Rodrigues, 80, is facing a charge of premeditated murder and another of defeating the ends of justice. He is seeking to appeal the decision. Batohi said they were also looking at having one coordinated process to deal with the issue. “It’s pointless having parallel tracks looking at the same thing. In order to also deal with resource constraints, at the moment there is a court directive for the NPA to look into this but there are calls for a commission of inquiry and the Zondo commission to look into these issues,” she said.
The National Prosecuting Authority (NPA) does not have enough money to pay all of its salaries this financial year and will have to slash staff by more than 550 if it is to remain within budget over the medium term. The financial crisis could worsen an already volatile situation at the cash-strapped authority, which is already understaffed and needs more prosecutors.
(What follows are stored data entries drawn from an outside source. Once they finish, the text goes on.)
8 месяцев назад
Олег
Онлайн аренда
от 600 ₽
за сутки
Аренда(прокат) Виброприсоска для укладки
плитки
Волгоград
The dire financial state of the institution, which is tasked with waging war on corruption and state capture, came into focus on Tuesday in parliament, when a delegation from the NPA, led by national director of public prosecutions Shamila Batohi, briefed the portfolio committee on justice and correctional services.
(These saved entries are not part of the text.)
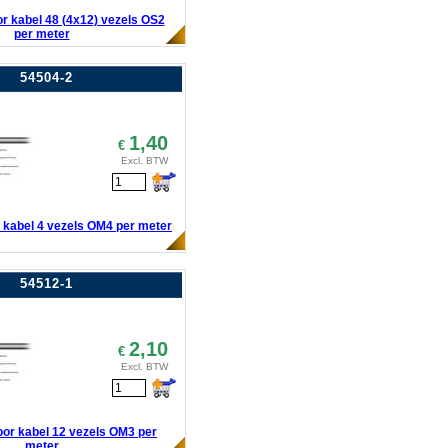
or kabel 48 (4x12) vezels OS2
per meter
54504-2
1,40
€
Excl. BTW
r kabel 4 vezels OM4 per meter
54512-1
2,10
€
Excl. BTW
door kabel 12 vezels OM3 per
meter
NATIONAL DIRECTOR OF PUBLIC PROSECUTIONS NATIONAL PROSECUTING AUTHORITY – SOUTH AFRICA
Career Advocate Shamila Batohi has been appointed as the new National Director of Public Prosecutions (NDPP), making her the first female appointed at this position. Batohi commenced her duties as the NDPP in February 2019.
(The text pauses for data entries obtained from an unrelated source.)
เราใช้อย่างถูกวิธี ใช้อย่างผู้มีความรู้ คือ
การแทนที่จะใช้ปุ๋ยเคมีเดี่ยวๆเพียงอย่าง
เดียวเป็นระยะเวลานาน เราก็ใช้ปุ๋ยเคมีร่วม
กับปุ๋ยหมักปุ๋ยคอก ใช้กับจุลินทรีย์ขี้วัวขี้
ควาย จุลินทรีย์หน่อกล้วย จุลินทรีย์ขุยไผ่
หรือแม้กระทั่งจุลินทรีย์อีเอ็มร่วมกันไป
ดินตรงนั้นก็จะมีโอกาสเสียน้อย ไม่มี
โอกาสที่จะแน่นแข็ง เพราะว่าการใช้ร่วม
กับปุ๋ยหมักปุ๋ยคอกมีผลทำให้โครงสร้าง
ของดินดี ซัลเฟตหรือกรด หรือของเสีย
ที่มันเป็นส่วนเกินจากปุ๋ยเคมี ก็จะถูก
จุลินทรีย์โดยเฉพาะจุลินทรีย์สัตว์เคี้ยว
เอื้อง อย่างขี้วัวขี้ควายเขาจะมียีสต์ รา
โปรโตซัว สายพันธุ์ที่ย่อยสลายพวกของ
She began her career as a junior prosecutor in the Chatsworth Magistrate’s Court in 1986 and steadily rose through the ranks to become the Director of Public Prosecutions in KwaZulu-Natal.
She was seconded to the Investigation Task Unit established by President Nelson Mandela in 1995 and later served as the first regional head of the Directorate of Special Operations based in KwaZulu-Natal.
For much of the last decade, she served as a Senior Legal Advisor to the Prosecutor of the International Criminal Court.
“Despite the many challenges the NPA has faced in the past, we know that there are women and men of great ability, experience and commitment within the NPA who are dedicated to doing their job and doing it well,” said President Ramaphosa.
“It is our collective responsibility to ensure that the conditions exist for them to effectively serve the cause of justice and to meet the great expectations that the South African people have of them.”
Embracing the challenge, Batohi thanked the President for appointing her and the interview panel for the recommendation.
“I accept with gratitude the opportunity to serve as the NDPP. My only obligation is to serve the country with humility and dignity and to the best of my ability,” she said.
She defined her appointment as a historic moment for women in the country, saying it is a recognition by the President that the role of women in the pursuit of equality and justice is important.
“The President and, by proxy, the people, have bestowed a lot of confidence in me and the least I can do is to reciprocate that confidence,” she said.
She added that her leadership would seek to work with the different sectors of government and society in an effort to promote justice. Building a harmonious NPA also ranked amongst her primary objectives.